[Stored items]
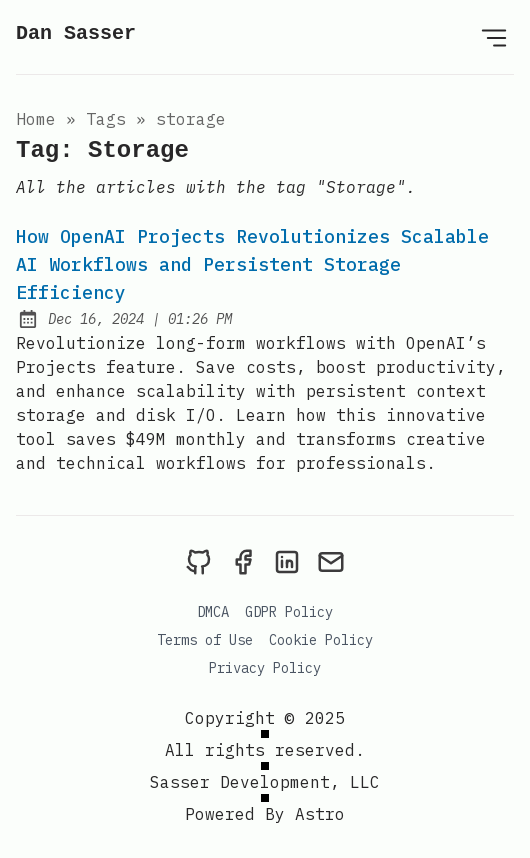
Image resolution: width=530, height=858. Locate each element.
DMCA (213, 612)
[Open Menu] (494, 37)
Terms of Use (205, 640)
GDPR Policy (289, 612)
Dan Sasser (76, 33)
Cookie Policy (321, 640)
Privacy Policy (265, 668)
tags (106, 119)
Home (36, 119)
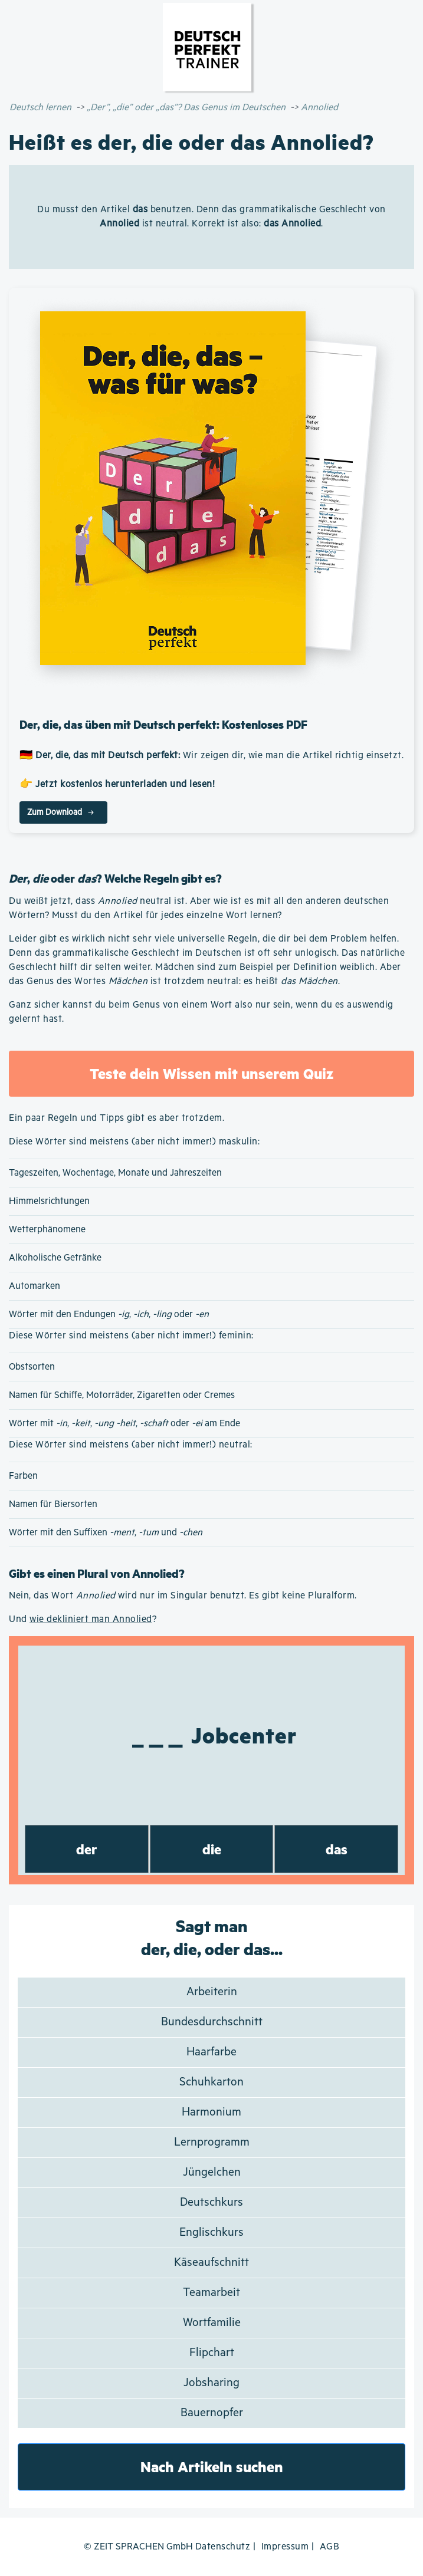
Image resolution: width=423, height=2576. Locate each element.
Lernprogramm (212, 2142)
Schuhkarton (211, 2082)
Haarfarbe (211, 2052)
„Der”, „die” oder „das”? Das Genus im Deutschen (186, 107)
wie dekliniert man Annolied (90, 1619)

■ Task requirements ■
Each line from the one that contains "tags (106, 119)" through the end of the records should be restated exactly; include both end lines and leave any pictures out.

■ Completed task ■
tags (106, 119)
Home (36, 119)
Image resolution: width=423, height=2576. Locate each element.
Lernprogramm (212, 2142)
Schuhkarton (211, 2082)
Haarfarbe (211, 2052)
„Der”, „die” oder „das”? Das Genus im Deutschen (186, 107)
wie dekliniert man Annolied (90, 1619)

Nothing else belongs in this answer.